The terms of art _name_ and _identifier_ are often used interchangeably. But they have different meanings. A simple example makes the point. See the section [Unquoted and quoted identifiers in action](./#unquoted-and-quoted-identifiers-in-action). Nevertheless, no matter in which order you read this page's two sections ([Artifacts, their names, and identifiers for those names](./#artifacts-their-names-and-identifiers-for-those-names) and [Unquoted and quoted identifiers in action](./#unquoted-and-quoted-identifiers-in-action)), you should make sure that you read both of them.

You should also read the section [Lexical Structure](https://www.postgresql.org/docs/15/sql-syntax-lexical.html) in the PostgreSQL documentation.

## Artifacts, their names, and identifiers for those names

{{< note title="The terms of art 'artifact' and 'object'." >}}
The term of art _artifact_ is used to mean anything that has a name and that might be listed in one of the catalog tables or views. Examples are _roles_, _tablespaces_, _databases_, _schemas_, _tables_, _views_, _indexes_, _columns_ in tables, _constraints_, and so on. The term is needed because not all artifacts have an owner. The owning principal can only be a role—but roles don't have owners. Every artifact that isn't a role does have an explicit or implicit owner—and such an owned artifact is denoted by the term of art _object_.
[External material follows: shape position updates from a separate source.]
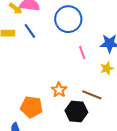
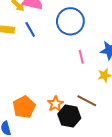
orange star: (59, 90) -> (55, 104), moved
orange pentagon: (31, 107) -> (24, 107), turned 30

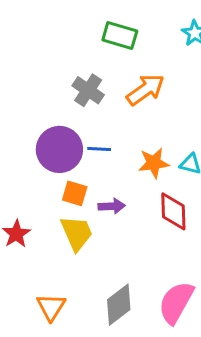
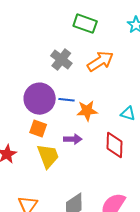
orange star: (154, 163) -> (87, 111), moved
orange square: (75, 193) -> (38, 129), moved

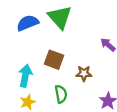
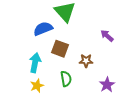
blue semicircle: (28, 23) -> (43, 29), moved

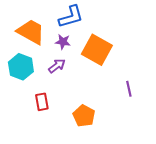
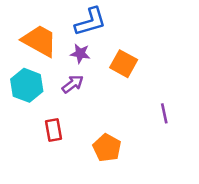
orange square: (97, 50) -> (124, 64), size x0.7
- Roles, databases, and tablespaces exist at the level of the cluster as a whole. But every object of every other kind each exists within a particular database.
- Schemas exist at top-level within a database.
- Many other kinds of object, like tables and views, must each exist at top-level within a particular schema. Such objects are therefore denoted by the term of art _schema object_.
- In contrast, databases, tablespaces, and schemas are denoted by the term of art _non-schema object_.
- Some objects, like _columns_ in tables or _triggers_, can exist only within the context of a schema object. These are denoted by the term of art _secondary object_. It isn't useful to consider the ownership of a secondary object—but you might like to say that a secondary object is owned, transitively, by the role that owns the schema object within whose context it exists.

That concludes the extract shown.